Nella maggior parte dei casi questi religiosi, nonostante la condanna, continuano la loro vita pastorale per di più vicini, vicinissimi, ai ragazzi accolti al Patronato. In questa struttura sono stati accolti negli ultimi anni sacerdoti che sono saliti alla ribalta della cronaca giudiziaria proprio per i loro abusi sui minori.

I CASI E I PRECEDENTI

Come don T. B. 62 anni, un lungo curriculum di spostamenti in tantissime parrocchie d’Italia, da Trezzano sul Naviglio a Roma. Parrocchie e oratori da dove è dovuto fuggire, denunce causa per pedofilia, trovando per anni riparo anche nella comunità Villa Iride dei padri Venturini, che esiste per preti pedofili, sul lago Maggiore, a Verbania.

Al Patronato San Vincenzo di Sorisole, pizzicato da un servizio televisivo delle Iene, ha trovato rifugio fino a poco tempo fa anche don A. L. 65 anni, già vicario parrocchiale a Cologno al Serio, accusato di abusi sui minori, o ancora don V. S., della diocesi di Milano, finito sotto inchiesta e poi condannato per abusi sessuali e possesso di materiale pedo-pornografico.

Tanti i ragazzini che nell’arco di oltre dieci anni sarebbero stati avvicinati dal religioso che, con la scusa di scattare fotografie, li denudava e faceva “avances” nei loro confronti. Per anni avrebbe prodotto in proprio quel materiale pornografico con adolescenti trovato dalla polizia, diligentemente catalogato, nella canonica di un paesino di Varese, sul lago Maggiore dove il sacerdote ha svolto il suo compito di pastore di anime. Ancora oggi è in affidamento ai servizi sociali ospite del Patronato San Vincenzo.

Sempre a Sorisole era stato ospitato don S. R. 51 anni di Masano di Caravaggio che nel 2010 era finito nel mirino della trasmissione televisva Le Iene con l’accusa di aver molestato due ragazzi fingendo di fornire loro un supporto spirituale. Per quegli episodi documentati dalle telecamere il vescovo di Cremona, monsignor Dante Lanfranconi, lo aveva sollevato dal proprio incarico al Santuario di Caravaggio. Così don S.R. aveva trovato riparo al Patronato di Sorisole per alcuni mesi fino a quanto, stanco della pressione a cui era stato sottoposto, decise di togliersi la vita alla fine novembre 2010.

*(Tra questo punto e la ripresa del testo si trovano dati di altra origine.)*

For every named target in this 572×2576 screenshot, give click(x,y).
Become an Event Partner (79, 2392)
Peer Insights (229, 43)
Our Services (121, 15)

Accanto alla comunità per minori di Sorisole sono stati ospitati in questi anni sacerdoti di Cremona e di Milano. Ognuno con una storia che racconta una provincia italiana dove, ancora, “i panni sporchi si lavano in famiglia”. O in parrocchia.

I LUPI E GLI AGNELLI

“Lavare i panni sporchi in famiglia” non è certo una citazione evangelica, che del resto dice il contrario (“È inevitabile che gli scandali accadano”), ma è diventata una pratica che dovrebbe nascondere il più spiacevole dei problemi: la piaga della pedofilia non è una questione che ha colpito chiese e parrocchie lontane, ma è una realtà assolutamente presente a Bergamo, cuore del cattolicesimo. Possibile che nessuno si sia chiesto come possano coabitare nella stessa struttura molestatori e vittime? O forse, biblicamente parlando, lupi e agnelli?

Don Fausto Resmini, a cui abbiamo posto queste domande risponde (lo potete leggere in un articolo a parte o cliccando qui) illustrando obiettivi e meriti dell’iniziativa ed esclude qualsiasi convivenza con i minori anche se, dice "è facile generalizzar ed equivocare".